## HOW TO COMPLETE THIS TASK
Search the data for the string "پکیج" and copy each line where it turns up.

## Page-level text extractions

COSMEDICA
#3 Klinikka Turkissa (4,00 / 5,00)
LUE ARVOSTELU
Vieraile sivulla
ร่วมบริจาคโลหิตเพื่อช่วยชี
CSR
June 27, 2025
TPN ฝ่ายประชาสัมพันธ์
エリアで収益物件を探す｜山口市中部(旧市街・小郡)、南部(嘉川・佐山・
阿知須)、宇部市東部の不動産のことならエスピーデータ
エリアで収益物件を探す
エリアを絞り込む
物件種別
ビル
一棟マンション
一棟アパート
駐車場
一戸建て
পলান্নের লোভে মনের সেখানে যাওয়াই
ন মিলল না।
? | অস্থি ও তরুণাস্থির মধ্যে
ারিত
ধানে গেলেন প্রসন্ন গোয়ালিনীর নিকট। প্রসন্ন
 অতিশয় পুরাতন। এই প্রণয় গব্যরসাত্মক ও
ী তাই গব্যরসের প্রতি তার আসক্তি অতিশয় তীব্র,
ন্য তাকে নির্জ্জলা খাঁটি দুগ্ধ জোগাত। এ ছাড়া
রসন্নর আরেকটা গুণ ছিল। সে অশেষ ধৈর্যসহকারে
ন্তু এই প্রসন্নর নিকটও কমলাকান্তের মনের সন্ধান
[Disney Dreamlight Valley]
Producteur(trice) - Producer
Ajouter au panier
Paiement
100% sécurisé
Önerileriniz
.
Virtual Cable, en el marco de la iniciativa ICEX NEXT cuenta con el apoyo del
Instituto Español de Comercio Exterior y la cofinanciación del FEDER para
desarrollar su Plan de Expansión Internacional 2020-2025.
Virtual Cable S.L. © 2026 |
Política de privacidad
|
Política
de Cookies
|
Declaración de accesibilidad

...

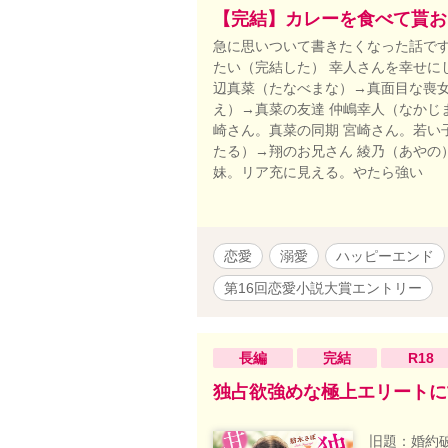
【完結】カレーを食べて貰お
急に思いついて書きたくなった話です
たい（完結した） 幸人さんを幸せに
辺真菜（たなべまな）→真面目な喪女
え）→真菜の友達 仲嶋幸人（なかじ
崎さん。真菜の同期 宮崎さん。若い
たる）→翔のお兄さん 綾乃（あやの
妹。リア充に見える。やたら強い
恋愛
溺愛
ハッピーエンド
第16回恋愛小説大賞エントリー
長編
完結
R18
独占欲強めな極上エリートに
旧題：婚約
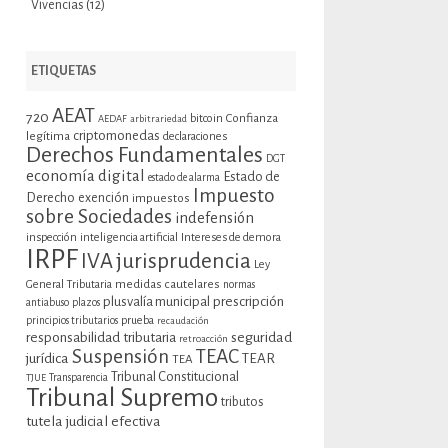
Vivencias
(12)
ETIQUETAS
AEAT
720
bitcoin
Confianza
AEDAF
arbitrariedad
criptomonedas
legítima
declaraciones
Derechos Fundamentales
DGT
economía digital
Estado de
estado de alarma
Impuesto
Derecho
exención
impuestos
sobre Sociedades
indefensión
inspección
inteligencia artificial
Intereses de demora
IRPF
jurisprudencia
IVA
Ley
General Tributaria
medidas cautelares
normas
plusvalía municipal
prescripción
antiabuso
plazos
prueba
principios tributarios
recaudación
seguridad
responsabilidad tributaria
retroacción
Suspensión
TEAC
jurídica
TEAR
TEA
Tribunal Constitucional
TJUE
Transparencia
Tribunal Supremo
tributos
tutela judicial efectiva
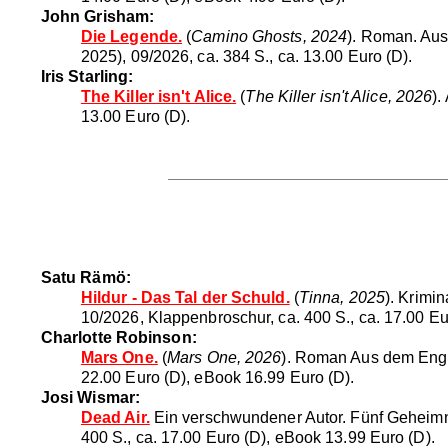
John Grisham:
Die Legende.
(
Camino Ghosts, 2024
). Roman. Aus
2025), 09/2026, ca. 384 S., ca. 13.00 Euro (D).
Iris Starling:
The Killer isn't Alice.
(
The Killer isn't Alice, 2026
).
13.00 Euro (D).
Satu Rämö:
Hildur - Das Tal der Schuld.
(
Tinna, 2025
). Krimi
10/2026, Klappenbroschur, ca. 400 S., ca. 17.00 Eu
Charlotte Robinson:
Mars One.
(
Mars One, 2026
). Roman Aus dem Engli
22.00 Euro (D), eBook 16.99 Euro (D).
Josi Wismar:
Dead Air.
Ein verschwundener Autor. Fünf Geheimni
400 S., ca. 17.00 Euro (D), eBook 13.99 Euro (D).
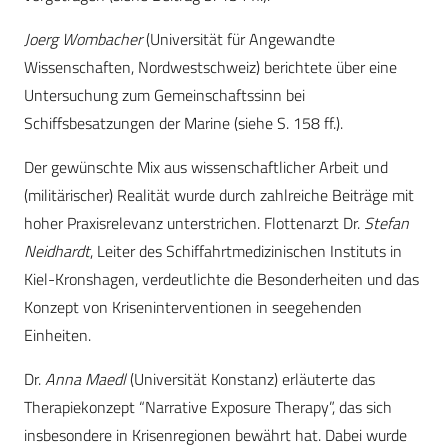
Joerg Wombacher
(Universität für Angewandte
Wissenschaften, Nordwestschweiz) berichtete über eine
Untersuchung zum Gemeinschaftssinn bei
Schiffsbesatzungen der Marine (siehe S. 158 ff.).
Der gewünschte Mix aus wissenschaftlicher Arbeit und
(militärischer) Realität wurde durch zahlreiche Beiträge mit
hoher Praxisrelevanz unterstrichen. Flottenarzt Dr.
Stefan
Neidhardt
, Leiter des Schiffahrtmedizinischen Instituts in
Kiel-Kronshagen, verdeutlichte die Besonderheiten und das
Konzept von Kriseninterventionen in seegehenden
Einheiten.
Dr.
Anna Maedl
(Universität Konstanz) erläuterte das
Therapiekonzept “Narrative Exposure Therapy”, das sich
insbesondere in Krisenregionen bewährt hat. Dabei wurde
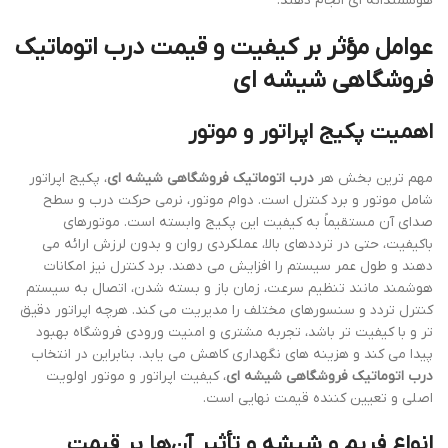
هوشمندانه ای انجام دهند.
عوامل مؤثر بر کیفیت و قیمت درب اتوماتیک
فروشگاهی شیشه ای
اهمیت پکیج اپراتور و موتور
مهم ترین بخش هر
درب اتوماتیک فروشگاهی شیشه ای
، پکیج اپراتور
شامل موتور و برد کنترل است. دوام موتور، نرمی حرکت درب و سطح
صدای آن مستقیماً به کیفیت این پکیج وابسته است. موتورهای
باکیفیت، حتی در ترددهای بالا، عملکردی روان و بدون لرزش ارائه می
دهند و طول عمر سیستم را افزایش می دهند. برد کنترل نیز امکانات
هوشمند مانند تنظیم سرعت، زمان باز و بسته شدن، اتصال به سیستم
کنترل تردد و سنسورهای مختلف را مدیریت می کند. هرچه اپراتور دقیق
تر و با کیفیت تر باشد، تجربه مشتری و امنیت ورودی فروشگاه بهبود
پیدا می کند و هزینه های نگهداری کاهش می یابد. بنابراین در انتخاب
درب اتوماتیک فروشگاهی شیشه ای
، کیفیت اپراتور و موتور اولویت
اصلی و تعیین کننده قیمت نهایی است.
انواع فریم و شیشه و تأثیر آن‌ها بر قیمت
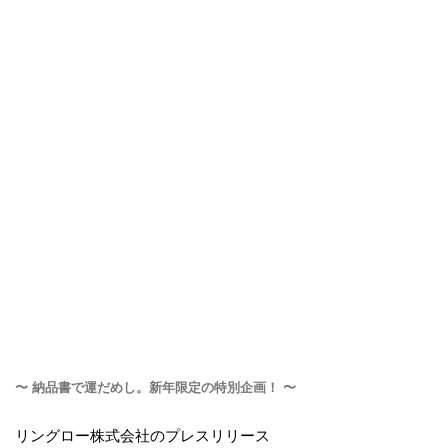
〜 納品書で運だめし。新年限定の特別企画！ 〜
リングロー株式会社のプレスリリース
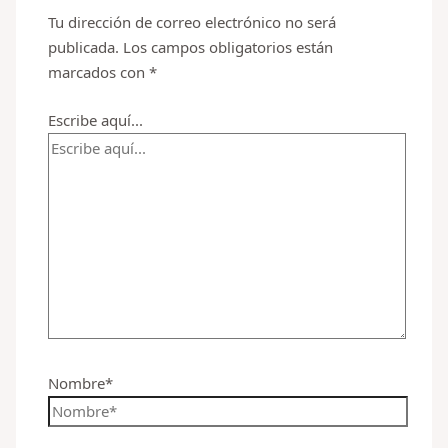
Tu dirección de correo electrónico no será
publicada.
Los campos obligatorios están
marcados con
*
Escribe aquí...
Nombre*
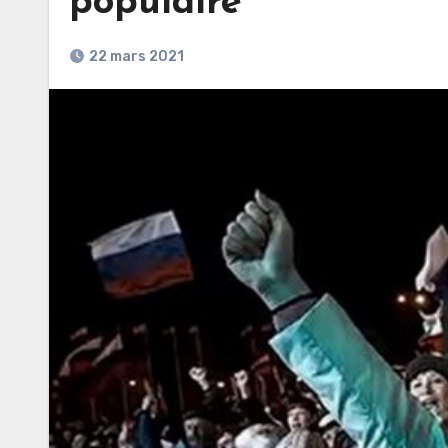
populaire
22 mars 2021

## OUTPUT FOR THIS EXERCISE
اهمیت پکیج اپراتور و موتور
، پکیج اپراتور
صدای آن مستقیماً به کیفیت این پکیج وابسته است. موتورهای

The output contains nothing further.